На глаза Фоме попалась яркая вывеска «Игры – это то, что вам надо!». Он некстати вспомнил, как азартно они сидели за компьютером у того паренька, который являлся пасынком Псова, что ли, во всяком случае, имел к нему родственные отношения. Тогда от Фомы и в самом деле отскочили все неприятности. Он просто о них забыл. Теперь ему нужно было такое же ощущение – чтобы забыть. И машина свернула к вывеске.

Варя сегодня с самого утра решила не выпускать Ирку Серову из вида. В прошлый раз одноклассница ее легко заметила за трансформаторной будкой, поэтому сегодня Варя не будет такой дурой, она вошла в павильон, который расположился прямо напротив подъезда Серовой, и принялась неотрывно следить.

– Девушка! Вы будете что-то брать? – раздался голос со стороны прилавка.

– Чего брать? – на минутку повернулась к ней Варя.

– Да хоть чего! У нас здесь не зал ожидания, надо чего – берите и уходите, а то стоите здесь, бациллами дышите, а в городе, между прочим, свирепствует грипп.

– Я не дышу бациллами, у меня дыхание стерильное, у меня муж врач.

Продавщица за прилавком на какое-то время умолкла, и Варя снова уставилась на подъезд.

– А чего ваш муж-то, потом и пол за вами будет мыть? – снова ожила девица за прилавком.

У нее совсем не было покупателей, как раз можно было подойти к двери и покурить, но разве тут отойдешь, когда эта мадемуазелька торчит возле окна как приклеенная. И кого, спрашивается, высматривает? Совсем у людей понятия нет, что продавцы тоже люди и им тоже, может быть, хочется сделать передышку.

– Я вам еще раз говорю – отлепитесь от окна, вы нам всех покупателей распугиваете, – вредничала продавщица.

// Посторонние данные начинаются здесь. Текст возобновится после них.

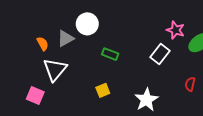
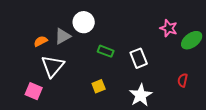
orange semicircle: (43, 44) -> (41, 41), turned -88
white rectangle: (160, 54) -> (139, 58), moved, turned -60

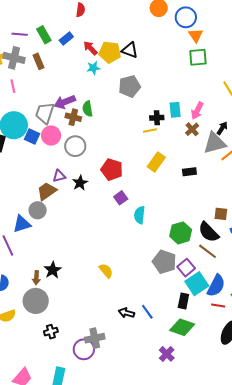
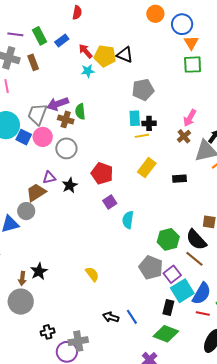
gray pentagon: (129, 86) -> (143, 90), moved
cyan rectangle: (175, 110) -> (135, 118), moved
black cross: (51, 332) -> (48, 332), moved

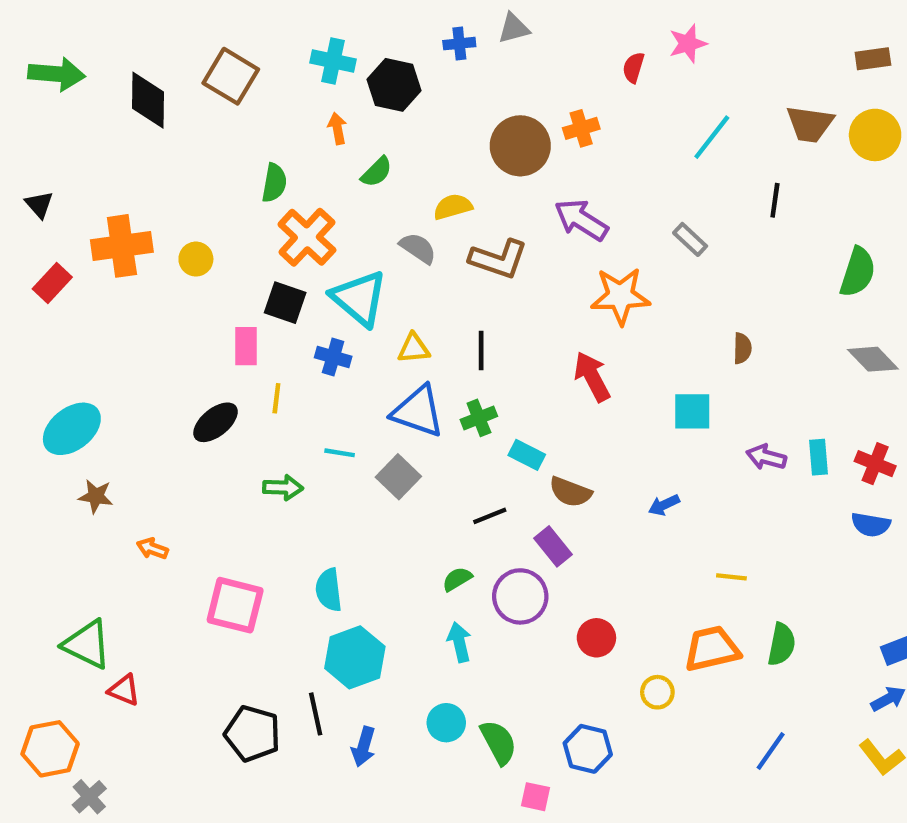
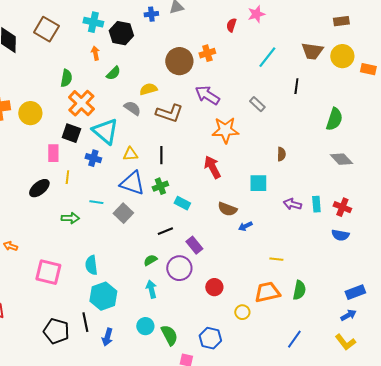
yellow circle: (196, 259) -> (30, 113), size x1.5
brown semicircle: (570, 492) -> (227, 209), moved

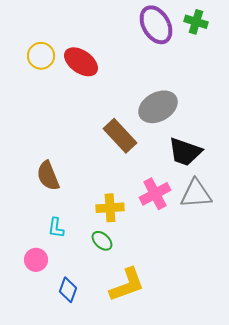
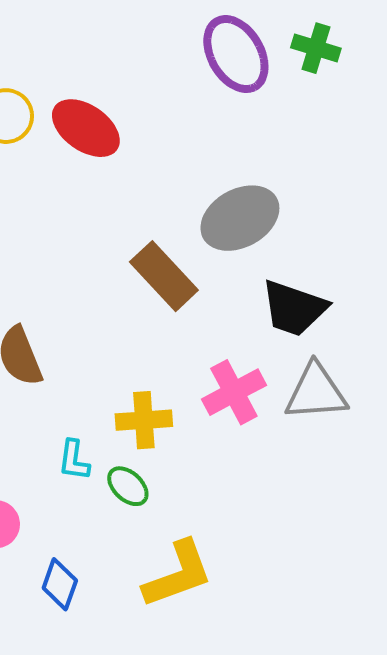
cyan L-shape: (56, 228) -> (74, 460), moved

– Ну хорошо, я не просто так стою, я выбираю, думаю, что бы мне такого купить в вашем магазине, – со вздохом произнесла Варя.

– И что вы выбрали?

– Ну… пока только вон ту шоколадку, – оторвалась Варя от окна и протянула деньги.

Девушка протянула ей шуршащую плитку, и Варя снова включилась в наблюдение.

– Вы что – опять думаете? Если столько будете размышлять над нашим ассортиментом, я нажму тревожную кнопку. Мне кажется, что вы террористка-наводчица! – объявила девушка за прилавком и демонстративно вытянула палец.

Варе не хотелось спорить, но на улице конец ноября – время не самое теплое в году, она непременно замерзнет, но и оставаться здесь больше нельзя. Это ясно.

Она вышла из павильона и устроилась за его стеной. Ей был тоже хорошо виден подъезд, но донимал холод.

– О! Привет! А ты уже снова здесь! Я знала, что тебе понравится, – раздался за спиной идиотский голос Серовой.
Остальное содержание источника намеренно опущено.